(Data under study Opens)
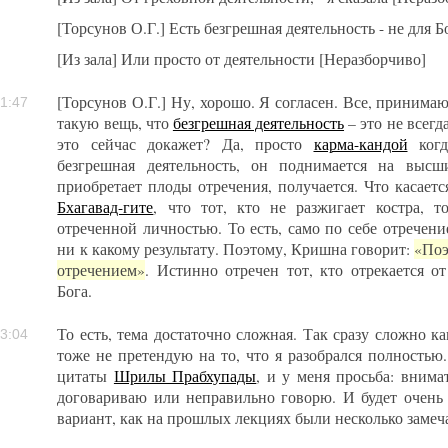
[Торсунов О.Г.] Есть безгрешная деятельность - не для Б
[Из зала] Или просто от деятельности [Неразборчиво]
[Торсунов О.Г.] Ну, хорошо. Я согласен. Все, принимаю
1:47
такую вещь, что
безгрешная деятельность
– это не всегда
это сейчас докажет? Да, просто
карма-кандой
когд
безгрешная деятельность, он поднимается на выс
приобретает плоды отречения, получается. Что касается
Бхагавад-гите
, что тот, кто не разжигает костра, т
отреченной личностью. То есть, само по себе отречение
ни к какому результату. Поэтому, Кришна говорит:
«Поэ
отречением»
. Истинно отречен тот, кто отрекается о
Бога.
То есть, тема достаточно сложная. Так сразу сложно ка
3:04
тоже не претендую на то, что я разобрался полностью
цитаты
Шрилы Прабхупады
, и у меня просьба: внимат
договариваю или неправильно говорю. И будет очень
вариант, как на прошлых лекциях были несколько замеч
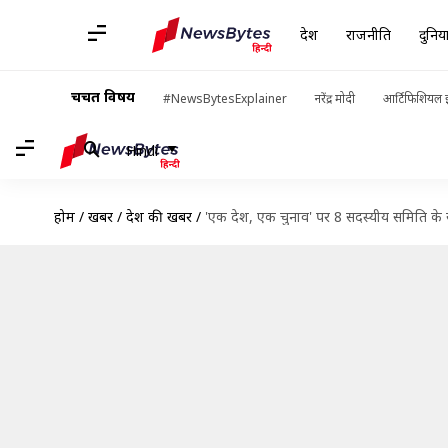
देश
राजनीति
दुनिय
चर्चित विषय
#NewsBytesExplainer
नरेंद्र मोदी
आर्टिफिशियल इ
Hindi
होम
/
खबरें
/
देश की खबरें
/
'एक देश, एक चुनाव' पर 8 सदस्यीय समिति के स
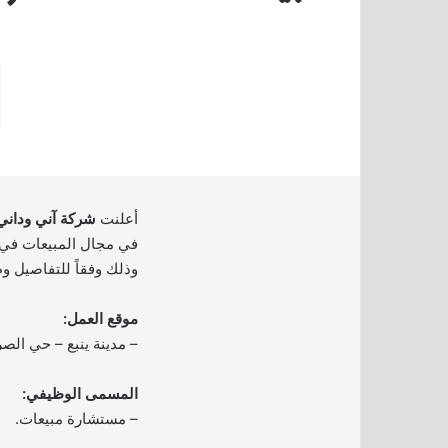
أعلنت
شركة آني وداني 
في مجال المبيعات في ف
وذلك وفقاً للتفاصيل وط
موقع العمل:
– مدينة ينبع – حي الص
المسمى الوظيفي:
– مستشارة مبيعات.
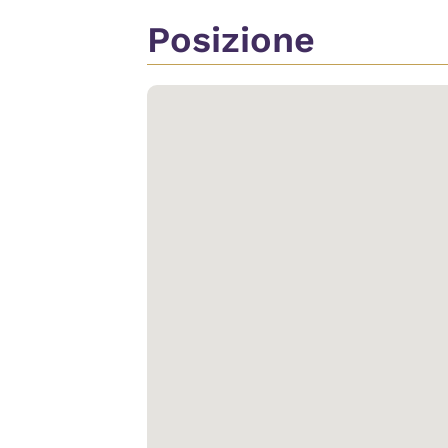
Posizione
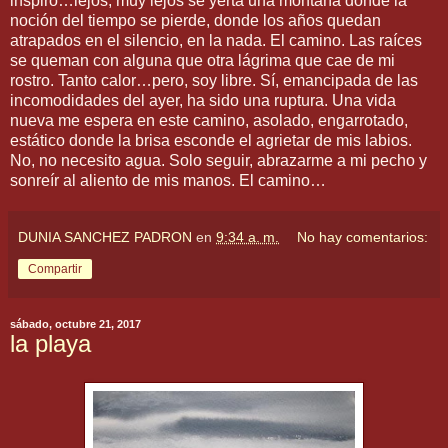
inspiro…lejos, muy lejos se yerta una montaña donde la
noción del tiempo se pierde, donde los años quedan
atrapados en el silencio, en la nada. El camino. Las raíces
se queman con alguna que otra lágrima que cae de mi
rostro. Tanto calor…pero, soy libre. Sí, emancipada de las
incomodidades del ayer, ha sido una ruptura. Una vida
nueva me espera en este camino, asolado, engarrotado,
estático donde la brisa esconde el agrietar de mis labios.
No, no necesito agua. Solo seguir, abrazarme a mi pecho y
sonreír al aliento de mis manos. El camino…
DUNIA SANCHEZ PADRON
en
9:34 a. m.
No hay comentarios:
Compartir
sábado, octubre 21, 2017
la playa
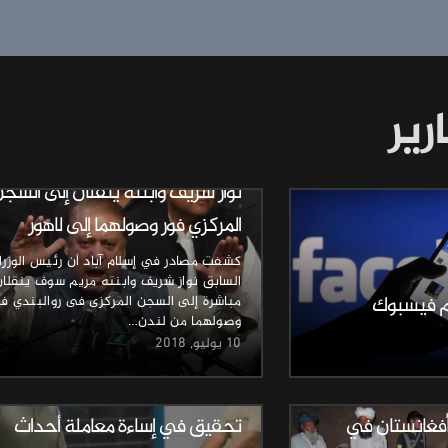
رير
أخبار وتقارير
نواز شريف وابنته ينقلان إلى السج
المركزي فور وصولهما إلى لاهور
كشفت مصادر في إسلام آباد أن رئيس الوزرا
السابق نواز شريف وابنته مريم سوف ينقلان
يم فيسبوك
مباشرة إلى السجن المركزى فى روالبندي فو
وصولهما من لندن…
10 يوليو, 2018
أخبار وتقارير
 بأفغانستان في
تحقيق في إساءة معاملة أحداث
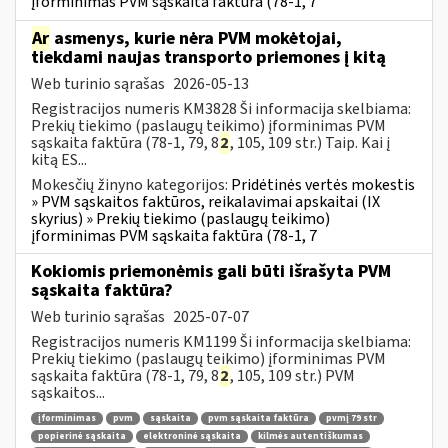
įforminimas PVM sąskaita faktūra (78-1, 7
Ar
asmenys, kurie nėra PVM mokėtojai,
tiekdami naujas transporto priemones į kitą
Web turinio sąrašas
2026-05-13
Registracijos numeris KM3828 Ši informacija skelbiama:
Prekių tiekimo (paslaugų teikimo) įforminimas PVM
sąskaita faktūra (78-1, 79, 8
2
, 105, 109 str.) Taip. Kai į
kitą ES...
Mokesčių žinyno kategorijos:
Pridėtinės vertės mokestis
» PVM sąskaitos faktūros, reikalavimai apskaitai (IX
skyrius) » Prekių tiekimo (paslaugų teikimo)
įforminimas PVM sąskaita faktūra (78-1, 7
Kokiomis priemonėmis gali būti išrašyta PVM
sąskaita faktūra?
Web turinio sąrašas
2025-07-07
Registracijos numeris KM1199 Ši informacija skelbiama:
Prekių tiekimo (paslaugų teikimo) įforminimas PVM
sąskaita faktūra (78-1, 79, 8
2
, 105, 109 str.) PVM
sąskaitos...
įforminimas
pvm
sąskaita
pvm sąskaita faktūra
pvmį 79 str
popierinė sąskaita
elektroninė sąskaita
kilmės autentiškumas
(Data under study Closes)
=== Exercise requirements ===
Only the lines from the one containing "109 str.) PVM" through the last line of the records belong in the answer, each written out exactly.

=== Response ===
, 105, 109 str.) PVM
sąskaitos...
įforminimas
pvm
sąskaita
pvm sąskaita faktūra
pvmį 79 str
popierinė sąskaita
elektroninė sąskaita
kilmės autentiškumas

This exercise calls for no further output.